III. Termin zur mündlichen Verhandlung wird nach telefonischer Absprache bestimmt auf
Mittwoch, den 16. Mai 2018, 12.30 Uhr, Saal 151.
Zu diesem Termin wird das persönliche Erscheinen der Parteien angeordnet, wobei das Erscheinen eines Vertreters im Sinne von § 141 Abs. 3 Satz 2 ZPO ausreicht.
Beiden Parteien wird aufgegeben, binnen 4 Wochen ab Zustellung dieses Beschlusses Stellung zu nehmen und ihren Sachvortrag – gegebenenfalls - zu ergänzen.

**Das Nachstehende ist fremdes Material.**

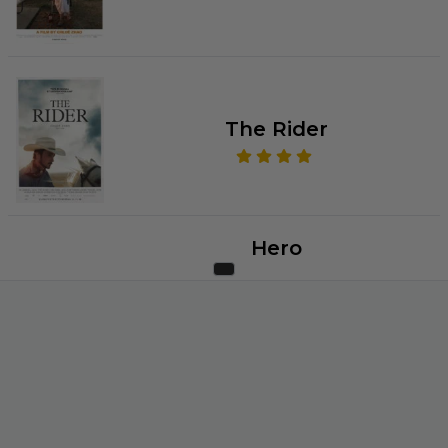
The Rider
Hero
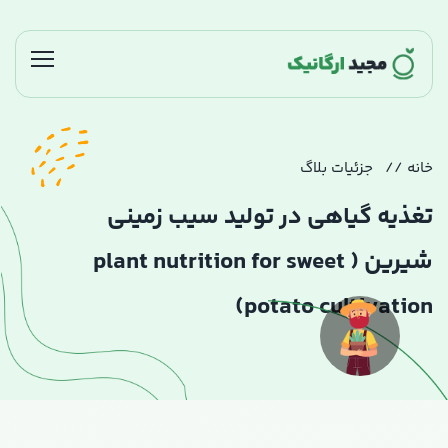
خانه
جزئیات بلاگ
تغذیه گیاهی در تولید سیب زمینی
شیرین ( plant nutrition for sweet
potato cultivation)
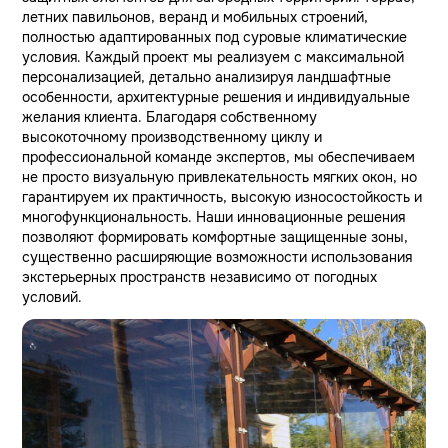
летних павильонов, веранд и мобильных строений,
полностью адаптированных под суровые климатические
условия. Каждый проект мы реализуем с максимальной
персонализацией, детально анализируя ландшафтные
особенности, архитектурные решения и индивидуальные
желания клиента. Благодаря собственному
высокоточному производственному циклу и
профессиональной команде экспертов, мы обеспечиваем
не просто визуальную привлекательность мягких окон, но
гарантируем их практичность, высокую износостойкость и
многофункциональность. Наши инновационные решения
позволяют формировать комфортные защищенные зоны,
существенно расширяющие возможности использования
экстерьерных пространств независимо от погодных
условий.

IV. Gerne würde der Senat schon im Vorfeld auf eine gütliche Beilegung des Rechtsstreits gemäß § 278 Abs. 1 ZPO hinwirken. Derzeit ist ihm aber unklar, was die Klägerin letztendlich mit der negativen Feststellungsklage bezweckt, nachdem die Eigentumswohnung selbst offenbar bereits mehr als 5 Jahre übergeben worden ist und – ebenso wie wohl auch das Gemeinschaftseigentum - genutzt wird. Insoweit wäre es hilfreich zu wissen, ob seitdem die damals vom Sachverständigen Schumann festgestellten Beanstandungen behoben worden sind oder sich – gegebenenfalls – verstärkt haben.